* **Collected data**:
....

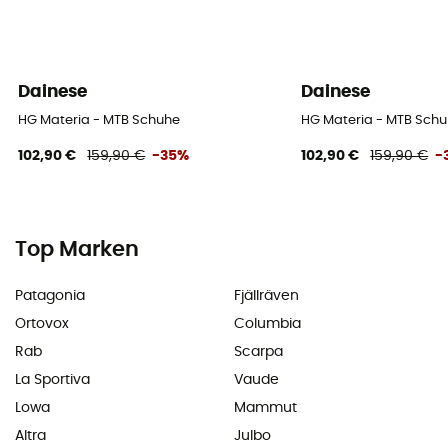
Dainese
Dainese
HG Materia - MTB Schuhe
HG Materia - MTB Sch
102,90 €
159,90 €
-35%
102,90 €
159,90 €
-
Top Marken
Patagonia
Fjällräven
Ortovox
Columbia
Rab
Scarpa
La Sportiva
Vaude
Lowa
Mammut
Altra
Julbo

....

* **Directions for this task**:
Wherever a line in the entries holds "Materia", copy that line.

* **Answer below**:
HG Materia - MTB Schuhe
HG Materia - MTB Sch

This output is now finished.